## YOUR INSTRUCTIONS:
Go through the records below and return each line that has "Provides" in it.

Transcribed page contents
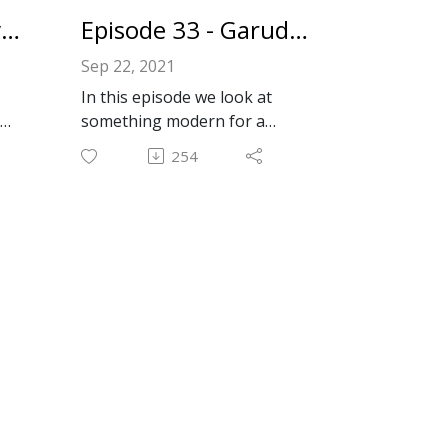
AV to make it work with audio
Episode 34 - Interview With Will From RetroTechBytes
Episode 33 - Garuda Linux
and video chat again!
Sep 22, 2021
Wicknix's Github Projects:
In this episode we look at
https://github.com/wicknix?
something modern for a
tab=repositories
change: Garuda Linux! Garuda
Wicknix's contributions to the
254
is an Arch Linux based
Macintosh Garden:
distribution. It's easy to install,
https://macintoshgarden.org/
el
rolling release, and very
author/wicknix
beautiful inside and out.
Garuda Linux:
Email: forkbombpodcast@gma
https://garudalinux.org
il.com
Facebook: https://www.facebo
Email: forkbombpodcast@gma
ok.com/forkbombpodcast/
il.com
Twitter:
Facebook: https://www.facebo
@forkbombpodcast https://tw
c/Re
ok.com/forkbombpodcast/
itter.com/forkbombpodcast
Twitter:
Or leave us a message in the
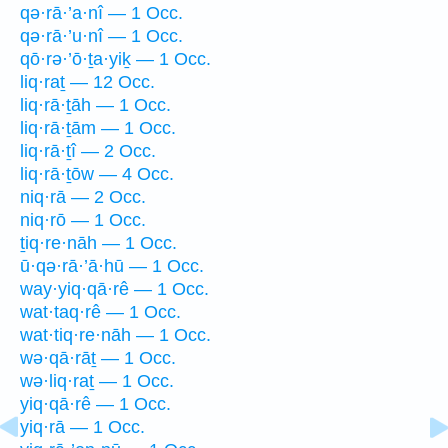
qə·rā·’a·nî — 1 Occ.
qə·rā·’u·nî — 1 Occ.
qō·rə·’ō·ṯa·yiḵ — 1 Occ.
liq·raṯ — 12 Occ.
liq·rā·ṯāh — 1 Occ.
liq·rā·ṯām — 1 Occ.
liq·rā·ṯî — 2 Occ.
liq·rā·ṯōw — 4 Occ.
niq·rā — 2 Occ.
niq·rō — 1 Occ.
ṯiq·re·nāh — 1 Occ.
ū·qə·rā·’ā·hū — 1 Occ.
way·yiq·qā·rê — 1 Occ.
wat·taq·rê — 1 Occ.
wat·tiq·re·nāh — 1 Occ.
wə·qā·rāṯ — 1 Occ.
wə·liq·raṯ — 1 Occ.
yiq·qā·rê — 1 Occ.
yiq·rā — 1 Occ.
--
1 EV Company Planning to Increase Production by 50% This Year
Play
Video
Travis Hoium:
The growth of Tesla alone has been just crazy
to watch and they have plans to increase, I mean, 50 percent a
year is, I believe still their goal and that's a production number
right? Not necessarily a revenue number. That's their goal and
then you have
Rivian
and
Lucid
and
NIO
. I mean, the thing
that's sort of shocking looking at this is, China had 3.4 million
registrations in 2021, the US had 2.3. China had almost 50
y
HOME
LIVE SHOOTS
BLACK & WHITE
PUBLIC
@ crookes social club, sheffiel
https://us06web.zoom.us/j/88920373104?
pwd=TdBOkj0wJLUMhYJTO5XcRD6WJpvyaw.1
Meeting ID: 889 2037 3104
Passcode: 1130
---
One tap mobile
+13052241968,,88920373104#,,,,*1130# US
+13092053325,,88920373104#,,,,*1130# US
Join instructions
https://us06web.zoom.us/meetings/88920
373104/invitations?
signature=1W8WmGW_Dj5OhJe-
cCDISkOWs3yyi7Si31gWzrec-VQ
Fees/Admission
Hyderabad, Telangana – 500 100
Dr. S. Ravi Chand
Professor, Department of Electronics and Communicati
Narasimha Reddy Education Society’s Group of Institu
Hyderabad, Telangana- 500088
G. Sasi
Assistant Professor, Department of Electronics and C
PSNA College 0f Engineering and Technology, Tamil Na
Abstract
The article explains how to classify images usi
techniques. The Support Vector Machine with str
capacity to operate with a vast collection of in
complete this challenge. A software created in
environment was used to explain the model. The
...
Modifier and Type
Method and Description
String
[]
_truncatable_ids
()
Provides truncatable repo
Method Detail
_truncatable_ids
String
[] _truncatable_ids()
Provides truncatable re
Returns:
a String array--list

## REPLY TO THE TASK:
Provides truncatable repo
Provides truncatable re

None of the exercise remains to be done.